Dr. Shor completed her Ph.D. under the mentorship of Dr. Rodney Rothstein at Columbia University and trained as a postdoctoral fellow in the labs of Dr. Catherine Fox at the University of Wisconsin-Madison and Dr. James Broach at Princeton University. As a graduate student, she received the National Science Foundation Graduate Student Fellowship, and as a postdoc, she was funded by fellowships from the Leukemia and Lymphoma Society and the American Cancer Society.

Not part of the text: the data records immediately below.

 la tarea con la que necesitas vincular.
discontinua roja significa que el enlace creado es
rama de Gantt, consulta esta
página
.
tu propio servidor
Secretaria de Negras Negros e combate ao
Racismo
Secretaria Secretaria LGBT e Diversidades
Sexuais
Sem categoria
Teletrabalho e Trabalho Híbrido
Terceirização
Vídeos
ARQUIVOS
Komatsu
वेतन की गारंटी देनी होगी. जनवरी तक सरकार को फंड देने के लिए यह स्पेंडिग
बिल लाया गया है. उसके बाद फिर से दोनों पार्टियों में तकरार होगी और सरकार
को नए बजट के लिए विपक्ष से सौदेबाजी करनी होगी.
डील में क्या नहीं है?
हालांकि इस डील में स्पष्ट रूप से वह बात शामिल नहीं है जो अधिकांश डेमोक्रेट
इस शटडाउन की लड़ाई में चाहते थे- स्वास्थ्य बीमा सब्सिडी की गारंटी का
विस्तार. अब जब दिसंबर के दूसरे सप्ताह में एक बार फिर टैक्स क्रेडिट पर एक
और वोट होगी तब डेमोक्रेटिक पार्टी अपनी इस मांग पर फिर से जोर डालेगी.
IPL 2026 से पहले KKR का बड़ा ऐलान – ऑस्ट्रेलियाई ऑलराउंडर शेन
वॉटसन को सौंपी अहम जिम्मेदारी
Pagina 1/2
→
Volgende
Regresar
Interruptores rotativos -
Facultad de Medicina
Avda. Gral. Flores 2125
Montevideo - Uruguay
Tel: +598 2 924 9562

Dr. Shor’s graduate and postdoctoral research focused on understanding the mechanisms maintaining genome stability in the model eukaryote, baker’s yeast Saccharomyces cerevisiae. Driven by a strong interest in translating the insights obtained in a non-pathogenic model yeast to understanding the mechanisms operating in fungal pathogens that are relevant to human infections, she joined the laboratory of Dr. David Perlin, then at the Public Health Research Institute, New Jersey Medical School, as a research associate. In Dr. Perlin’s lab she began working on the opportunistic fungal pathogen Candida glabrata, which is a leading cause of invasive candidemia and candidiasis worldwide and which causes infections associated with high mortality.
Dr. Shor eventually joined the Center for Discovery and Innovation as a Research Assistant Member and was then promoted to Assistant Member leading the C. glabrata research program. In addition to the research, Dr. Shor runs the CDI Grant and Manuscript Editing Core.

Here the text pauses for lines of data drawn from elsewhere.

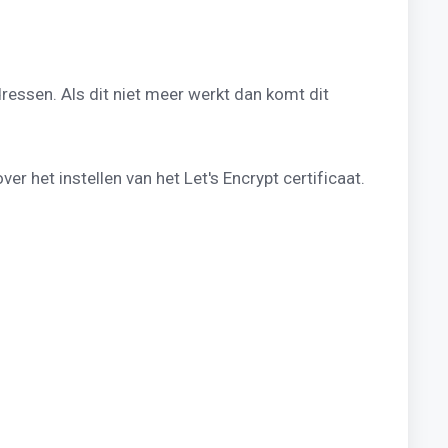
dressen. Als dit niet meer werkt dan komt dit
ver het instellen van het Let's Encrypt certificaat.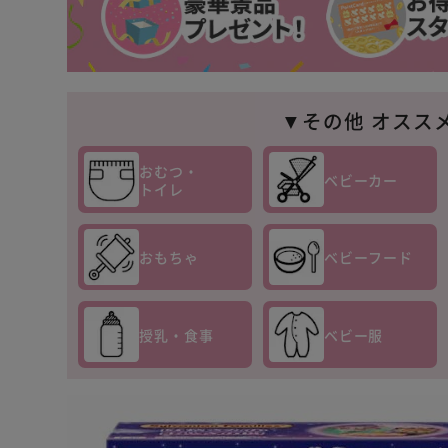
▼その他 オスス
おむつ・
ベビーカー
トイレ
おもちゃ
ベビーフード
授乳・食事
ベビー服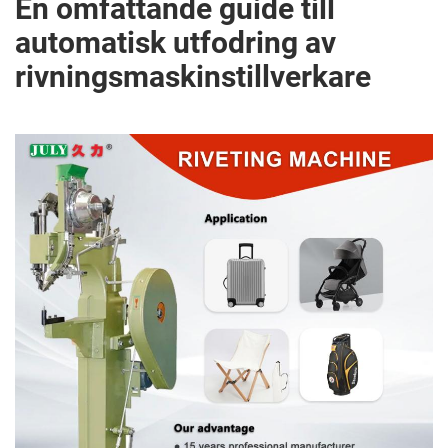
En omfattande guide till
automatisk utfodring av
rivningsmaskinstillverkare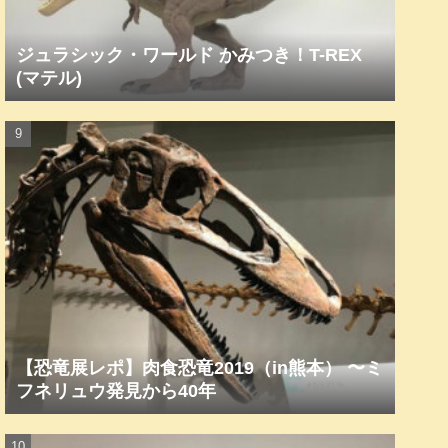
ジュラシック・ワールド かみつき！T-REX
(マテル)
【恐竜展レポ】肉食恐竜2019（in熊本） 〜ミ
フネリュウ発見から40年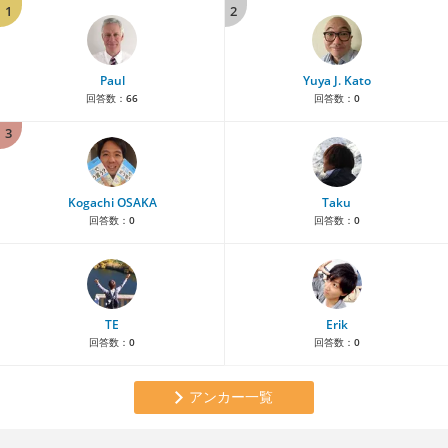
1
2
Paul
Yuya J. Kato
回答数：
66
回答数：
0
3
Kogachi OSAKA
Taku
回答数：
0
回答数：
0
TE
Erik
回答数：
0
回答数：
0
アンカー一覧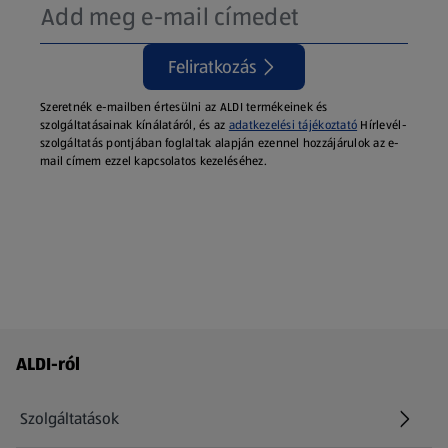
Feliratkozás
Szeretnék e-mailben értesülni az ALDI termékeinek és
szolgáltatásainak kínálatáról, és az
adatkezelési tájékoztató
Hírlevél-
szolgáltatás pontjában foglaltak alapján ezennel hozzájárulok az e-
mail címem ezzel kapcsolatos kezeléséhez.
Láblécmenü - további linkek
ALDI-ról
Szolgáltatások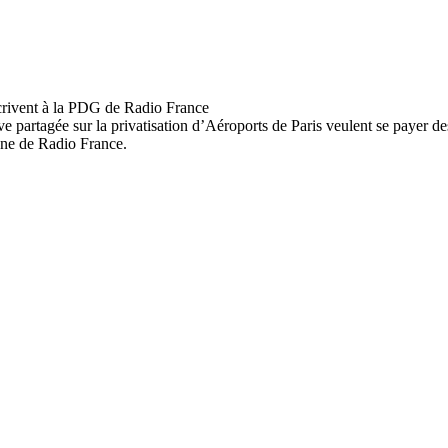
ive partagée sur la privatisation d’Aéroports de Paris veulent se payer d
onne de Radio France.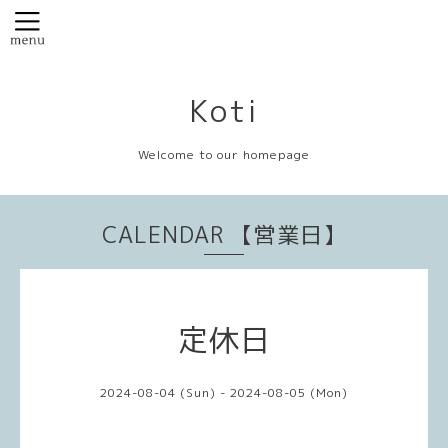
Koti
Welcome to our homepage
CALENDAR 【営業日】
定休日
2024-08-04 (Sun) - 2024-08-05 (Mon)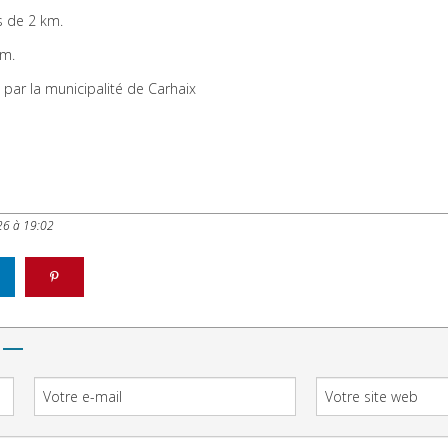
s de 2 km.
km.
, par la municipalité de Carhaix
26 à 19:02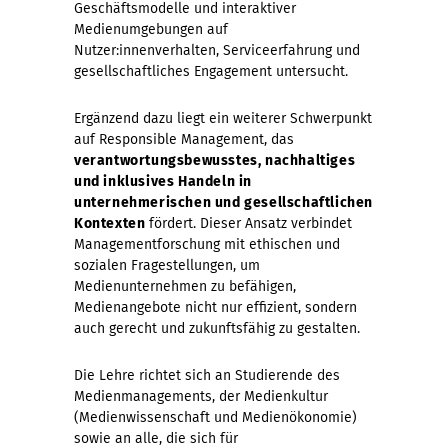
Geschäftsmodelle und interaktiver
Medienumgebungen auf
Nutzer:innenverhalten, Serviceerfahrung und
gesellschaftliches Engagement untersucht.
Ergänzend dazu liegt ein weiterer Schwerpunkt
auf Responsible Management, das
verantwortungsbewusstes, nachhaltiges
und inklusives Handeln in
unternehmerischen und gesellschaftlichen
Kontexten
fördert. Dieser Ansatz verbindet
Managementforschung mit ethischen und
sozialen Fragestellungen, um
Medienunternehmen zu befähigen,
Medienangebote nicht nur effizient, sondern
auch gerecht und zukunftsfähig zu gestalten.
Die Lehre richtet sich an Studierende des
Medienmanagements, der Medienkultur
(Medienwissenschaft und Medienökonomie)
sowie an alle, die sich für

Dr. Shor’s research program focuses predominantly on the mechanisms driving the emergence of drug resistance in C. glabrata, ranging from the mechanisms underpinning drug tolerance to those regulating genome instability and formation of genetic mutations conferring stable drug resistance. Some past and ongoing projects include:
- Developing a fluorescence-based mutation rate reporter assay in C. glabrata, which can be used in both drug-sensitive and drug-resistant clinical strains.

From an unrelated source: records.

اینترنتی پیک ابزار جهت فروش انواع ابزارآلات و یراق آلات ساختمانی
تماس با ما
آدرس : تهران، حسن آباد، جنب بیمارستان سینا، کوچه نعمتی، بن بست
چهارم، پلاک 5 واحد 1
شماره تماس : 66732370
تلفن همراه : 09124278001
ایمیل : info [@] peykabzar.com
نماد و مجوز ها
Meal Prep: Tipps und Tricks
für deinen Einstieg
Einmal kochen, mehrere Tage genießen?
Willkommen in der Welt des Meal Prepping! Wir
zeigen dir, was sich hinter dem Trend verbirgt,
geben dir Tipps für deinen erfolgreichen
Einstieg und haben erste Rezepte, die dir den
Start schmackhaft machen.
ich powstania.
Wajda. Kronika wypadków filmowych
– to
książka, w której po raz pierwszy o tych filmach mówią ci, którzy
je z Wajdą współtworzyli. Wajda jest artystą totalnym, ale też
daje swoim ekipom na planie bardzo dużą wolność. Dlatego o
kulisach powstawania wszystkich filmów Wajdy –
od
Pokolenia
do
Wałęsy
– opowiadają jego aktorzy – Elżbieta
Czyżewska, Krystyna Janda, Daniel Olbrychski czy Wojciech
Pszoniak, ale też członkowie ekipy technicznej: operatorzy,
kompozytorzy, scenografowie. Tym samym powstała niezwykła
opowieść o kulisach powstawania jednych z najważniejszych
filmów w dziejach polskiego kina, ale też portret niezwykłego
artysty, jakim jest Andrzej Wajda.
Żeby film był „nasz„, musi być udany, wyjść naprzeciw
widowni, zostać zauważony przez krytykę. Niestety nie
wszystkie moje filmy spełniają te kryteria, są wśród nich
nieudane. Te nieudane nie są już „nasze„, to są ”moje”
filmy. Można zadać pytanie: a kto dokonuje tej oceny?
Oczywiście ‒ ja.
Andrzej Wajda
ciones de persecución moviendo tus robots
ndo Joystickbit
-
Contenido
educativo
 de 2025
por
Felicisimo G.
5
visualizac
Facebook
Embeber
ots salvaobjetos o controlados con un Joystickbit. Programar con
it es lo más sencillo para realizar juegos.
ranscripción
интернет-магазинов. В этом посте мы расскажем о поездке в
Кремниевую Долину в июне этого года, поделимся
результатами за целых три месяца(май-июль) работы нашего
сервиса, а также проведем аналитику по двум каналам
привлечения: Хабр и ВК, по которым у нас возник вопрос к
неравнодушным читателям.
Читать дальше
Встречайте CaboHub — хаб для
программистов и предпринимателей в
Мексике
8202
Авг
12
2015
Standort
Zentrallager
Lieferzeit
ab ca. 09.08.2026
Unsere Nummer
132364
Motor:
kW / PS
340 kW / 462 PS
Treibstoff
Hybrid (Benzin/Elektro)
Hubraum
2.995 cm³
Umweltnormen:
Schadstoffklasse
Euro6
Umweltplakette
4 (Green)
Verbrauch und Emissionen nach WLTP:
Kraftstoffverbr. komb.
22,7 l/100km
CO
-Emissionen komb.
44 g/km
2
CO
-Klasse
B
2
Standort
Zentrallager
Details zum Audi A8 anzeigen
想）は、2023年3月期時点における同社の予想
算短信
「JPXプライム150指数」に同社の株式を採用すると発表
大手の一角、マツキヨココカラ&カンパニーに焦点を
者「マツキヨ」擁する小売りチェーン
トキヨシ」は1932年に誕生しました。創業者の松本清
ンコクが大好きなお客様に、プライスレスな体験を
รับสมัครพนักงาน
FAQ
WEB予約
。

- Showing that the DNA damage checkpoint of C. glabrata is strongly attenuated relative to that of its close relative S. cerevisiae, which has implications for how this organism responds to DNA damage in vivo (e.g., in macrophages) and the development of genetic instability, including drug-resistant mutations.
- Identifying the host niches where genotypically sensitive but phenotypically resistant (a.k.a., drug-tolerant) C. glabrata cells survive despite treatment with cidal antifungal agents (such as echinocandins), thus forming a reservoir in which drug-resistant mutants can form. We are also focusing on elucidating the characteristics of such surviving persister cells, defining their evolutionary/mutational routes to resistance, and understanding the processes regulating genome stability and mutagenesis in these cells.